Septic Tank Replacement Process
When septic tanks are working efficiently, they do not require much thought or effort. You will need to carry out annual checks and maintenance and the occasional improvement may be necessary. However, overall a septic system is a lot less worrisome than people believe. With this in mind, however, when a septic tank suffers from an advanced failure or damage, it can cause issues and a replacement will be necessary.
The Septic Tank Replacement Process
- A septic tank as opposed to a cesspool, which is a sealed tank, uses a baffle or dip pipe arrangement which effectively holds the solids in one section and allows the fluids to cross over the baffle. The effluent then requires to be filtered by a soakaway in the ground.
The first sign of a failure is the septic tank “backing up” where the fluids cannot drain through to the soakaway.
Common practice is to pump out this excess into a nearby ditch or watercourse as a point of discharge. However, this is a direct infringement of the rules governing sewage discharge governed by the Environment Agency.
- The septic tank will normally have a drainage field commonly known as a soakaway attached to enable the fluids to soak into the ground.
When it fails it usually means it can no longer soak away. This causes the raw sewage to rise to the surface and can endanger public health.
Survey & Report
- The next step is a survey. This involves having the tank pumped to establish its condition. A CCTV camera survey follows to clarify the condition of the drainage network.
- Any form of septic tank or soakaway replacement will require a Percolation Test. This assesses the absorption qualities of the soil in the garden where the replacement will be sited. It is a Building Regulations statutory obligation and calculates the minimum size of the new septic soakaway or drainage field to safely store underground, the daily discharge from the property whilst it permeates into the ground.

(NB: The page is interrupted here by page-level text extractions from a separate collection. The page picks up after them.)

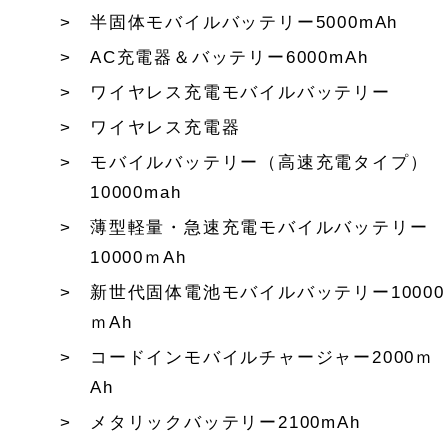
半固体モバイルバッテリー5000mAh
AC充電器＆バッテリー6000mAh
ワイヤレス充電モバイルバッテリー
ワイヤレス充電器
モバイルバッテリー（高速充電タイプ）
10000mah
薄型軽量・急速充電モバイルバッテリー
10000ｍAh
新世代固体電池モバイルバッテリー10000
ｍAh
コードインモバイルチャージャー2000ｍ
Ah
メタリックバッテリー2100mAh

- The Survey Report will highlight the extent of the problems confronting the householder. Each measure has a variable cost depending on size and scale of solution.

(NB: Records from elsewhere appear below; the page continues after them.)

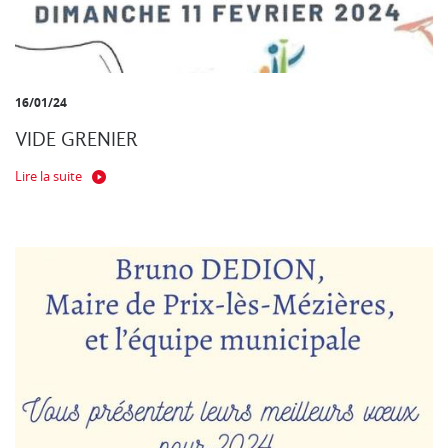
16/01/24
VIDE GRENIER
Lire la suite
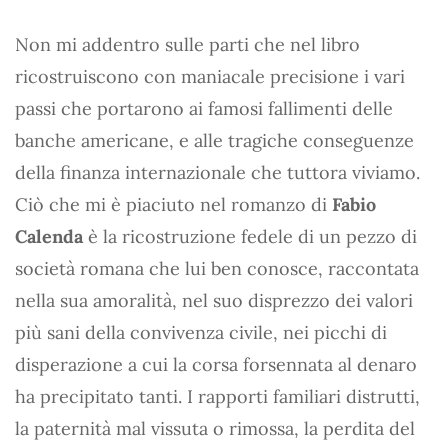
Non mi addentro sulle parti che nel libro
ricostruiscono con maniacale precisione i vari
passi che portarono ai famosi fallimenti delle
banche americane, e alle tragiche conseguenze
della finanza internazionale che tuttora viviamo.
Ciò che mi è piaciuto nel romanzo di
Fabio
Calenda
è la ricostruzione fedele di un pezzo di
società romana che lui ben conosce, raccontata
nella sua amoralità, nel suo disprezzo dei valori
più sani della convivenza civile, nei picchi di
disperazione a cui la corsa forsennata al denaro
ha precipitato tanti. I rapporti familiari distrutti,
la paternità mal vissuta o rimossa, la perdita del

Extending Or Replacing The Soakaway
- The least expensive measure is the replacement or extension of the existing septic soakaway. This is in the form of trenches in various widths containing perforated pipes surrounded in pea shingle, the extent of the network is defined by the Percolation Test calculation.
Retrofit Sewage Treatment Plant
- In some cases, it is not possible to discharge flows to a new soakaway, perhaps due to lack of space, poor invert levels or the need to position in higher ground. In these instance’s a simple pump station will be included with the new soakaway. Alternatively, the most appropriate measure is a Retrofit Sewage Treatment Plant which can have a pump included. This is particularly beneficial where a watercourse can be accessed as rules dictate any discharge to a water course must be via a treatment plant.
Sewage Treatment Plant To Ground
- In these two instances the original septic tank has to be operating effectively. If not the discharge will require treatment from a sewage treatment plant which conforms to national and European standards. The discharge from such a unit is virtually pure water and as such can be safely pumped or gravity fed to the ground via soakaway or drainage field as described above.
Sewage Treatment Plant To Watercourse
- A domestic sewage treatment plant is the only ethical and environmentally acceptable method of replacing a septic tank. It is more expensive because it has multiple sections where the raw sewage is subjected to air injection from a compressor activating the sludge causing anaerobic digestion therefore purifying the fluids to the levels where it can be safely discharged into streams and rivers without harming marine life.